Dayton delivers dim diagnosis for medical marijuana bill
Gov. Mark Dayton said today his proposal to study one type of medical marijuana has been rejected by those who want broader use of the drug. Still, supporters of medical marijuana say they’re not giving up.
Dayton proposed spending $2 million for a Mayo Clinic study on whether marijuana extracts in pill or liquid form would effectively treat children with an extreme form of epilepsy. But he said advocates of medical marijuana have rejected that proposal and as a result the issue is done for the year.
“Absent the interests of the authors in accepting something that can be supported more broadly, I don’t think there’s anywhere we can go this session,” the governor said.

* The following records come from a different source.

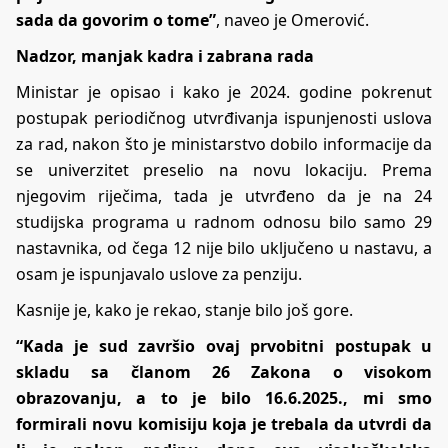
sada da govorim o tome”
, naveo je Omerović.
Nadzor, manjak kadra i zabrana rada
Ministar je opisao i kako je 2024. godine pokrenut
postupak periodičnog utvrđivanja ispunjenosti uslova
za rad, nakon što je ministarstvo dobilo informacije da
se univerzitet preselio na novu lokaciju. Prema
njegovim riječima, tada je utvrđeno da je na 24
studijska programa u radnom odnosu bilo samo 29
nastavnika, od čega 12 nije bilo uključeno u nastavu, a
osam je ispunjavalo uslove za penziju.
Kasnije je, kako je rekao, stanje bilo još gore.
“Kada je sud završio ovaj prvobitni postupak u
skladu sa članom 26 Zakona o visokom
obrazovanju, a to je bilo 16.6.2025., mi smo
formirali novu komisiju koja je trebala da utvrdi da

Dayton had hoped his proposal would settle a brewing political dispute between advocates of medical marijuana and police and prosecutors who are concerned that allowing marijuana for medical use would make it harder to control the drug. Dayton has rejected legalizing smoking marijuana for any reason and said he won’t budge on that position.

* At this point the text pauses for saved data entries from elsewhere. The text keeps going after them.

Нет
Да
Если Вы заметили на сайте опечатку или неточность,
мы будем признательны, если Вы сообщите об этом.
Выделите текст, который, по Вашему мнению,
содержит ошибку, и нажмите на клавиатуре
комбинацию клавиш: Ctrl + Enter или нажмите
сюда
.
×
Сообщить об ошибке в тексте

“The authors of the bill are evidently not interested in carrying it forward on a more limited basis,” he said. “That’s their decision to make. There are people who just want to be able to smoke marijuana, and that’s what they want to do legally, and that’s not going to happen in this legislative session.”
State Rep. Carly Melin, DFL-Hibbing, who sponsored a bill to legalize marijuana for medical purposes, said she is not interested in carrying Dayton’s proposal as an alternative.
“It’s all smoke and mirrors. That kind of study at Mayo is going to take several years to even get approved,” Melin said. “So if it happens the kids that need help now aren’t going to get help. If it does get approved, clinical trials are going to leave half of the kids out and half of them are going to be on placebos. I just don’t think it’s an effective way to get patients help that they need.”
Melin, who said she is willing to drop a provision that would allow patients to smoke marijuana and grow marijuana in their homes, is seeking another committee hearing on her bill, which is stalled in committee in the House. A Senate measure also is stalled.
Other supporters of medical marijuana will also keep up their lobbying efforts. Heather Azzi, political director of Minnesotans for Compassionate Care, said she thinks there’s still a chance to convince legislators and the governor to accept a bill.
“Since the day that we started drafting this language and working on it, we have known that our only real hurdle is Governor Dayton,” Azzi said. “As far as I know, what we were told at the meeting on Thursday was that he is not threatening to veto this bill. So we’re moving forward under the assumption that we can work some language up that will be effective.”
Law enforcement officials say they’re surprised that Dayton’s proposal for a study was rejected. Jim Franklin, the director of the Minnesota Sheriffs Association, said he wonders whether marijuana supporters are interested in further medical studies of marijuana.
“They’ve already made up their mind as to what they want,” Franklin said. “In the end, studying and looking at these issues is good public policy because it affects all of us in many different ways. So rushing at this point is premature and something that we shouldn’t be doing.”
Advocates of medical marijuana say parents of sick children will hold a news conference to keep up the pressure to get a bill passed. But it’s going to be a tough sell. House Speaker Paul Thissen said Dayton’s latest statements show it will be very difficult to get legislation passed this year.
“We’ve said all along that if there’s going to be a path forward, it would have to be some sort of compromise between all of the stakeholders who are working on this issue,” said Thissen, DFL-Minneapolis. “And it’s not clear to me that we’re going to be able to reach that place this year.”